There is so much I can take from people, and no i don't know what to my strength. I used to be strong, but it got so eroded away by I dont know what!! I ended up feeling trapped, like I can't even wake up from this terrifying nightmare, andd it keeps going on. I can;t break away from this lease until end of winter next yr... WHY THE HELL DID I NOT JUST MOVE OUT NOW???? Oh i know.. cos i thought it would be too much of a hassle to move... which is true.

But really... my sanity? I AM A NICE PERSON. I am not a mean bitch, i make mistakes but i try, really hard to be nice. Yeah, i say the wrong thing something, i get those foot-in-mouth moments when i say this i should not, but i would NEVER EVER intentionally hurt anyone.

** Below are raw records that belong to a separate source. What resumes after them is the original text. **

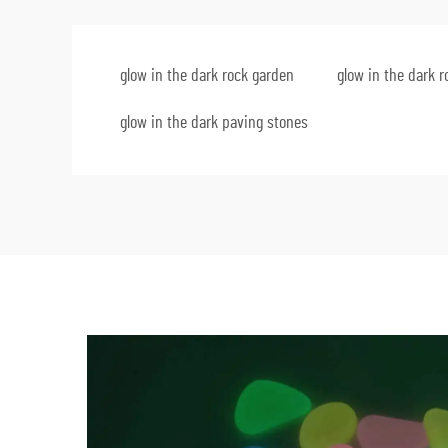
glow in the dark rock garden
glow in the dark 
glow in the dark paving stones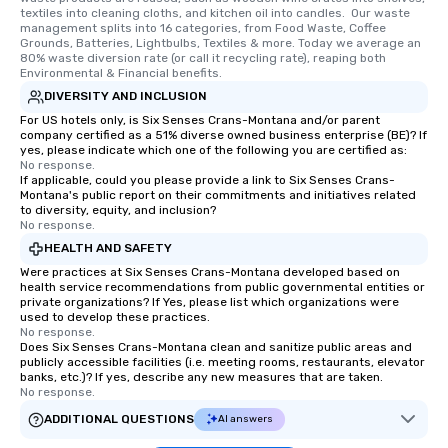
textiles into cleaning cloths, and kitchen oil into candles.  Our waste 
management splits into 16 categories, from Food Waste, Coffee 
Grounds, Batteries, Lightbulbs, Textiles & more. Today we average an 
80% waste diversion rate (or call it recycling rate), reaping both 
Environmental & Financial benefits.
DIVERSITY AND INCLUSION
For US hotels only, is Six Senses Crans-Montana and/or parent
company certified as a 51% diverse owned business enterprise (BE)? If
yes, please indicate which one of the following you are certified as:
No response.
If applicable, could you please provide a link to Six Senses Crans-
Montana's public report on their commitments and initiatives related
to diversity, equity, and inclusion?
No response.
HEALTH AND SAFETY
Were practices at Six Senses Crans-Montana developed based on
health service recommendations from public governmental entities or
private organizations? If Yes, please list which organizations were
used to develop these practices.
No response.
Does Six Senses Crans-Montana clean and sanitize public areas and
publicly accessible facilities (i.e. meeting rooms, restaurants, elevator
banks, etc.)? If yes, describe any new measures that are taken.
No response.
ADDITIONAL QUESTIONS
AI answers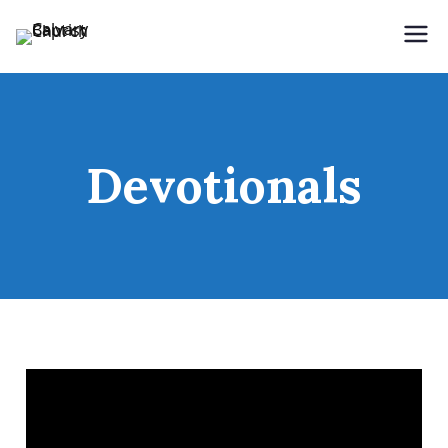
Holding Forth the Word of Life
Calvary Baptist Church
Devotionals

I have tried explaining that over to people but they just don't listen and i don't know why.

I don't know why i am getting the looks, the attitude, i don't know. All i know is that, i thought things were going well, FINE in fact maybe things were returning to normal. BUT NO MAYBE NOT. I dont know why... is it me? I don't know.

HAve people been making me feel horrible? Yes, i have let people bring me down, people have made me feel like shit, where did my strength go? Oh i know! it is cos I thought these people cared about me! i let my guard down and felt i was being accepted and liked by people, for being who i am. I am not 100% perfect, i can;t always be the best BUT I DO TRY. You know what? if my best doesn't work for you, then too bad!!! Cos i busted my fucking ass this term, OK? socially I TRIED!! Ok! i really really tried!! You talked to me, i listened and i did I really put in the effort and i tried. I am not a bad person, I will not let them make me feel like i am one.

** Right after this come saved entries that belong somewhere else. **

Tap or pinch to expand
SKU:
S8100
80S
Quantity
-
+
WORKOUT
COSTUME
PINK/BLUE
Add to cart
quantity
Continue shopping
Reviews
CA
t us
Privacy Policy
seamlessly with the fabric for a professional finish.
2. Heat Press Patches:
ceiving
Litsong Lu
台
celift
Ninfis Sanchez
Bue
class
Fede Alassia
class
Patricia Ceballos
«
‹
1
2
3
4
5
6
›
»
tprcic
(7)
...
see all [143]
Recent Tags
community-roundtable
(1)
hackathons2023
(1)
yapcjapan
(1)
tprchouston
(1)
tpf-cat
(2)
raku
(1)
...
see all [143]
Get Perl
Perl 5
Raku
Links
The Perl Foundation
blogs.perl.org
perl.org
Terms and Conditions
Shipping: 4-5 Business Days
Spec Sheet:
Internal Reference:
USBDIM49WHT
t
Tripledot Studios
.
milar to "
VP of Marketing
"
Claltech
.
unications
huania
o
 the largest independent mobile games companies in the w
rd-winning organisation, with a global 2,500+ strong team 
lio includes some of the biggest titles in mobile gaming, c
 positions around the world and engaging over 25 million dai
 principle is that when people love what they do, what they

This is like IJ Again, people making me feel like shit, i don;t know why or how. I just know that I have to be stronger, I have overcome this... TWO MORE WEEKS TWO MORE WEEKS.

I have always felt it was MY FAULT for everything. Like everything i did was my fault, like it was MY WRONG for everything. LIKE I CANNOT DO ANYTHING FUCKING RIGHT!!!!!!!!!!!!!!!!!!!!!! I am so damn tired of it, I tried so hard this term, if my best doesn't work for you, i don;t know what will. Cos i have done my utmost best. If i can't live with you guys, then i don't know who can! try getting someone really perfect to do it.. cos i cannot.

I am tired of the way i am being treated, i don't want to raise it and cause shit again. Cos i don't want to have to go up and ask why the other person is feeling that way and "let's talk" cos we have done that before, and i have TRIED. I am not the one in the wrong.